▶ **ASSIGNMENT**
Below are entries. Copy exactly the lines running from the line that holds "Informace pro vás" to the line that holds "2018年7月7日，俄罗斯喀山竞技场，五星巴西的黄金一代在世", with both ends included.

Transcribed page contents
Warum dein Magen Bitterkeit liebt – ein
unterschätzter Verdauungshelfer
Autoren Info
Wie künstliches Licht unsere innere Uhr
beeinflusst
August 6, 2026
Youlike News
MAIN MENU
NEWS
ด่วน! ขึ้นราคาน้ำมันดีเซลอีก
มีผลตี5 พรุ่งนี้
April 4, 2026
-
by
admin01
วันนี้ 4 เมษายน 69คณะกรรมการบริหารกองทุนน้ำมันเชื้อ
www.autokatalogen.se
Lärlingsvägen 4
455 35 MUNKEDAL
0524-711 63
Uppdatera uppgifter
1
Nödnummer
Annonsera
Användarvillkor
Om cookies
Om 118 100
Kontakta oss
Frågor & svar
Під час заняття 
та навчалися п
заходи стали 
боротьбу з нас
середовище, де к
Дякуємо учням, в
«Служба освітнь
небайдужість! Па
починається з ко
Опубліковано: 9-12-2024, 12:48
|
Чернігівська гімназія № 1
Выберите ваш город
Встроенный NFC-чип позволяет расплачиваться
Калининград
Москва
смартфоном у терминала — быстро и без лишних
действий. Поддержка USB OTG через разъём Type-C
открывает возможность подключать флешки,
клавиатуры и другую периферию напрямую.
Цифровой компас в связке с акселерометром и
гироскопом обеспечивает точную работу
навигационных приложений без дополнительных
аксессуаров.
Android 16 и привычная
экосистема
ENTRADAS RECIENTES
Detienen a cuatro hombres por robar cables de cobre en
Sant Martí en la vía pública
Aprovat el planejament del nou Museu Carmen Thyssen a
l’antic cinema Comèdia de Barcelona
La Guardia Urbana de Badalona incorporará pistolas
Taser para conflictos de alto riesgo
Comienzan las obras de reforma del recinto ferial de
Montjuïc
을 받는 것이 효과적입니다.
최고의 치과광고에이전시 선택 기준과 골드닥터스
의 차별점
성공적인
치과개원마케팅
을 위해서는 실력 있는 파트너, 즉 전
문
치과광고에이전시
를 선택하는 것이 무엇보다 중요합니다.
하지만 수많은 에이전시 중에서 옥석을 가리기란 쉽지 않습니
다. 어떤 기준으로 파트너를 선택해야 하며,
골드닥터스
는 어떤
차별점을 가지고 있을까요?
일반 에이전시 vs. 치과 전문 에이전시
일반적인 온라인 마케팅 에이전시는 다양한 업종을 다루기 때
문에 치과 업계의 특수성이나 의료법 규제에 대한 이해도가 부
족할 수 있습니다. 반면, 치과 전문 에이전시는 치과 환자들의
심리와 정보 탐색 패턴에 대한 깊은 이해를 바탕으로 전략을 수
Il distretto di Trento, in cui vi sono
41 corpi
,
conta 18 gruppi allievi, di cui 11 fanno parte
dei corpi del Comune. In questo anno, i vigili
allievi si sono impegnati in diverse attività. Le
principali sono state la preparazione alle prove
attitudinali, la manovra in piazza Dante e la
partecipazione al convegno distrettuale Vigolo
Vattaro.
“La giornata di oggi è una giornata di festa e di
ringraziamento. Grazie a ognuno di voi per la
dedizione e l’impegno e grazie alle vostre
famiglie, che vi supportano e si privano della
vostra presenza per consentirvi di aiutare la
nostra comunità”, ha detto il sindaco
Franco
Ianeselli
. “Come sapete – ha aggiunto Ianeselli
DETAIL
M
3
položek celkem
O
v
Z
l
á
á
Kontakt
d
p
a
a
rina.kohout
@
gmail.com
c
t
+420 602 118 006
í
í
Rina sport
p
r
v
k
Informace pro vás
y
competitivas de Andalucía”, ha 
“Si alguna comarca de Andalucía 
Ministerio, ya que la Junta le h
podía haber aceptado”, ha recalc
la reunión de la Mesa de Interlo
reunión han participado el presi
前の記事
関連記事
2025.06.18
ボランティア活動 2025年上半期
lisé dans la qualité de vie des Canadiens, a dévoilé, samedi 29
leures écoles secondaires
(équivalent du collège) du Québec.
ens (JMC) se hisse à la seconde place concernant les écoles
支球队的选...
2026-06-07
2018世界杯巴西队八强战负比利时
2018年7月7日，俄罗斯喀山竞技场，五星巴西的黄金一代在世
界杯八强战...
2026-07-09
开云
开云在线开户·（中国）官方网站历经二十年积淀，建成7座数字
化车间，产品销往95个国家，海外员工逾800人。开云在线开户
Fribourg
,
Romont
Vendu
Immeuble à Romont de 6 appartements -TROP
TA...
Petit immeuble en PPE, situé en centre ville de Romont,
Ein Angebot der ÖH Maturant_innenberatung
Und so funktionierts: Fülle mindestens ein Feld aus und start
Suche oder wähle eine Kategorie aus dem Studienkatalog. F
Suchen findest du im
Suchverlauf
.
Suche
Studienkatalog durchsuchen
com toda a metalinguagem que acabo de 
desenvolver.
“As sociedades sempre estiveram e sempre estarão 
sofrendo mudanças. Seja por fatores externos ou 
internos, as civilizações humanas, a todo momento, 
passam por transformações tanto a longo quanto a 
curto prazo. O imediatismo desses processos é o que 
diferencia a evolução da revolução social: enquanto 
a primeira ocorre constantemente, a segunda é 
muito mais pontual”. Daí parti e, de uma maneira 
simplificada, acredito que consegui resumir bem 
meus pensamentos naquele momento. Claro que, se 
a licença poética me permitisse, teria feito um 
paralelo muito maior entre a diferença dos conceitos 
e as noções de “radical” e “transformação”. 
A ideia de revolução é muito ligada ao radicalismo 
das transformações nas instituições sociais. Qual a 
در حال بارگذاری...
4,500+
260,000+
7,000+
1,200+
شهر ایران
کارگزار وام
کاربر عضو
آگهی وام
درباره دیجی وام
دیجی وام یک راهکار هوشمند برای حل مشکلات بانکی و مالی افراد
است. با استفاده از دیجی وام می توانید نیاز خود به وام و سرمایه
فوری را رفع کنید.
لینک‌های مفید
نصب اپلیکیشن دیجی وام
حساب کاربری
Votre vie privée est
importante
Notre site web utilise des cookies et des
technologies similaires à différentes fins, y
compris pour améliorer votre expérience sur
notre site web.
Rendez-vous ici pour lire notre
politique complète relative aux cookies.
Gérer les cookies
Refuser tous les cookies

▶ **SOLUTION**
Informace pro vás
y
competitivas de Andalucía”, ha 
“Si alguna comarca de Andalucía 
Ministerio, ya que la Junta le h
podía haber aceptado”, ha recalc
la reunión de la Mesa de Interlo
reunión han participado el presi
前の記事
関連記事
2025.06.18
ボランティア活動 2025年上半期
lisé dans la qualité de vie des Canadiens, a dévoilé, samedi 29
leures écoles secondaires
(équivalent du collège) du Québec.
ens (JMC) se hisse à la seconde place concernant les écoles
支球队的选...
2026-06-07
2018世界杯巴西队八强战负比利时
2018年7月7日，俄罗斯喀山竞技场，五星巴西的黄金一代在世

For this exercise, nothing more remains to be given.